Here I am with a man on stilts:
This is my last week at work forever, and I'm doing things like crying through a two-hour Glee doubleheader, so I've come to this as my visual touchstone.
(Thanks to Deb Rox for the photo of me and my pretend carny husband. All that background needs is a clown pushing a hoop with a stick and maybe a miserable elephant or two, to go with the seaside vehicle. Also, blown up bigger it looks like I'm in danger of snapping his stilts-twig leg, what with my stance there. Later on he made me almost eat fire in front of an entire beach lounge full of people, so maybe I did hurt him. CAH-RAFTY, CARNY MAN.
(Seriously? The guy on stilts was very nice. We were instant friends, in my mind, which is obvious because I look entirely comfortable with him, no?)
You know what, this story is freaking me out in the retelling. I am super not into being on fire and I was really close to his fire sticks and it appears almost happy about it from the pictures. (I go to Florida and lose my fool mind.)
Oh. My. God. I just said all of those things and they are true. HELLO NARNIA, I'M HOME.

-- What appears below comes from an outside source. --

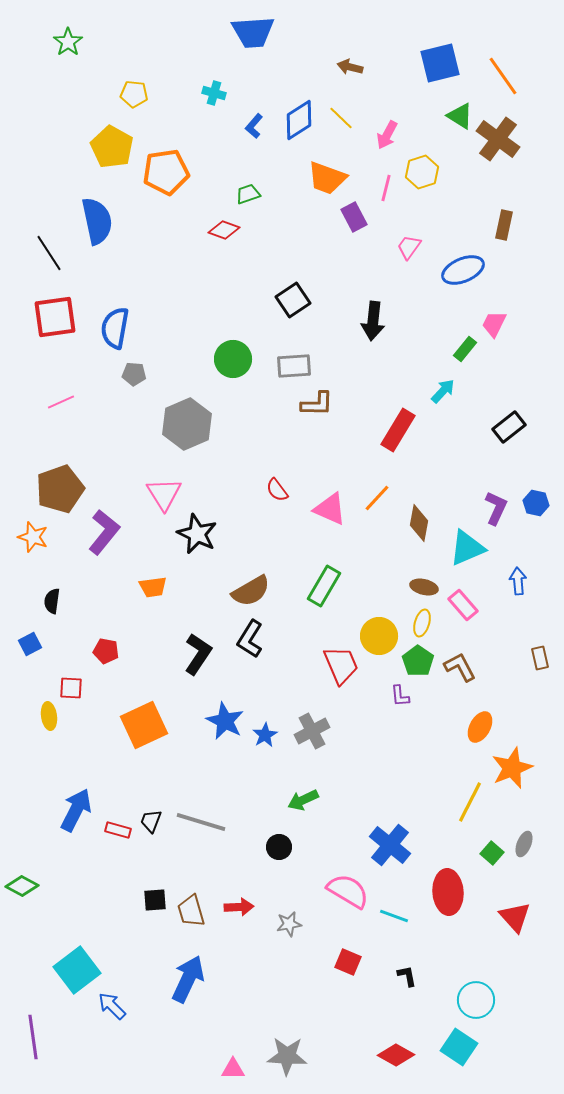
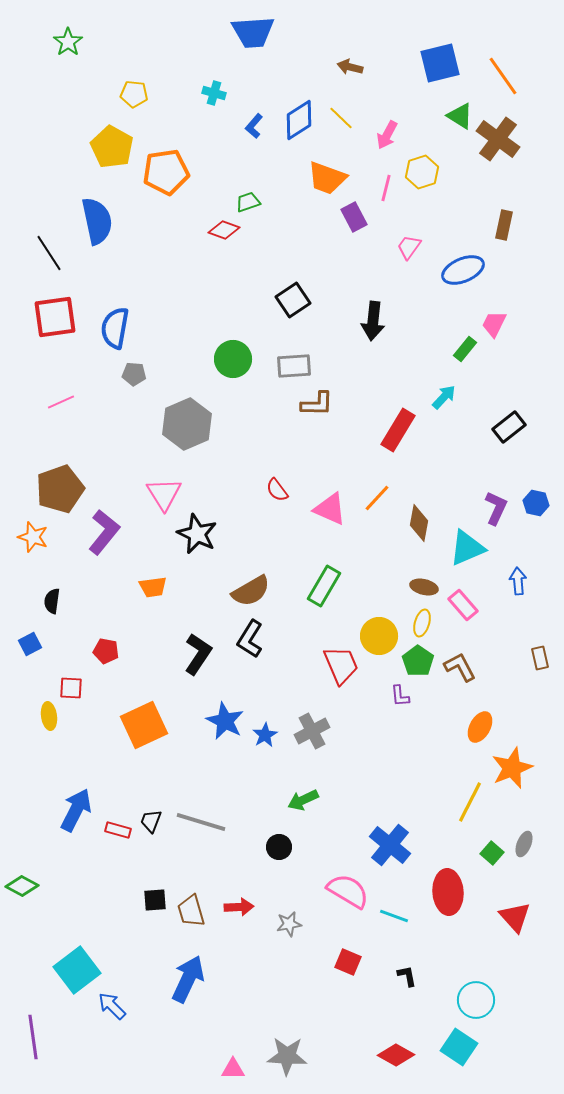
green trapezoid at (248, 194): moved 8 px down
cyan arrow at (443, 391): moved 1 px right, 6 px down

Anyway, so yes, I quit my job in March, not with the stated goal of joining a resort carnival, but life is funny. Back then, it felt like May was forever away and would therefore never come, and I'd sit there in my sensible chair in my windowless office pondering the decision I'd made, lalala, I'm a decision maker, forever, looky here at me, but nothing will happen because la.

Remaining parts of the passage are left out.